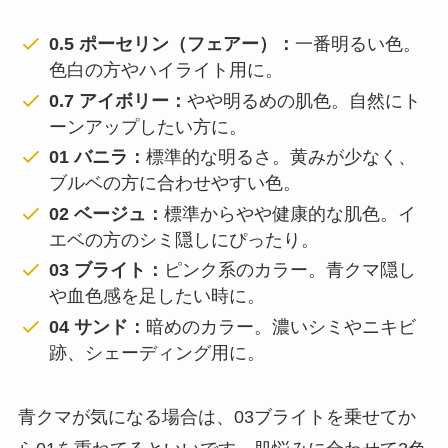
0.5 ポーセリン（フェアー）：
一番明るい色。
色白の方やハイライト用に。
0.7 アイボリー：
やや明るめの肌色。自然にト
ーンアップしたい方に。
01 バニラ：
標準的な明るさ。黄みが少なく、
ブルベの方に合わせやすい色。
02 ベージュ：
標準からやや健康的な肌色。イ
エベの方のシミ隠しにぴったり。
03 ブライト：
ピンク系のカラー。青クマ隠し
や血色感を足したい時に。
04 サンド：
暗めのカラー。濃いシミやニキビ
跡、シェーディング用に。
青クマが気になる場合は、03ブライトを乗せてか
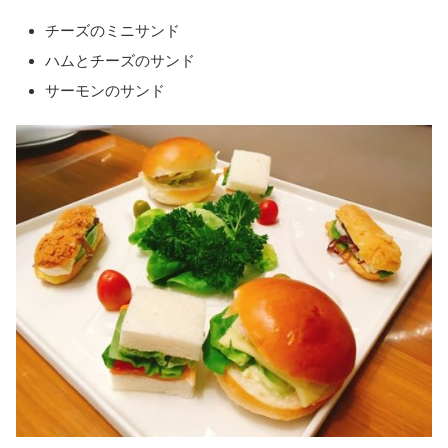
チーズのミニサンド
ハムとチーズのサンド
サーモンのサンド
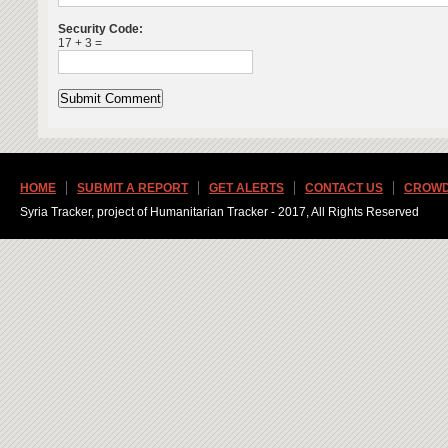
Security Code:
17 + 3 =
HOME
SUBMIT A REPORT
GET ALERTS
CONTACT US
CROWD
Syria Tracker, project of Humanitarian Tracker - 2017, All Rights Reserved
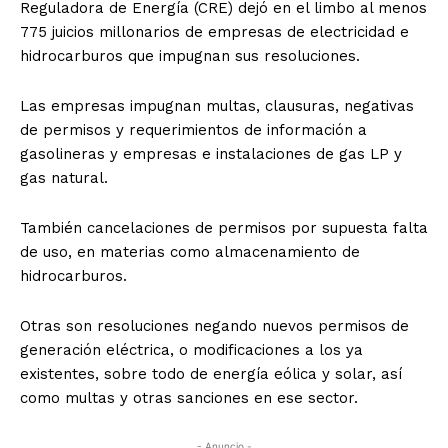
Reguladora de Energía (CRE) dejó en el limbo al menos
775 juicios millonarios de empresas de electricidad e
hidrocarburos que impugnan sus resoluciones.
Las empresas impugnan multas, clausuras, negativas
de permisos y requerimientos de información a
gasolineras y empresas e instalaciones de gas LP y
gas natural.
También cancelaciones de permisos por supuesta falta
de uso, en materias como almacenamiento de
hidrocarburos.
Otras son resoluciones negando nuevos permisos de
generación eléctrica, o modificaciones a los ya
existentes, sobre todo de energía eólica y solar, así
como multas y otras sanciones en ese sector.
- Anuncio -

-=-=-

§ **Assignment**: Check each line of the entries for the string "permisos". Copy the lines that have it.

§ **Completed exercise**:
de permisos y requerimientos de información a
También cancelaciones de permisos por supuesta falta
Otras son resoluciones negando nuevos permisos de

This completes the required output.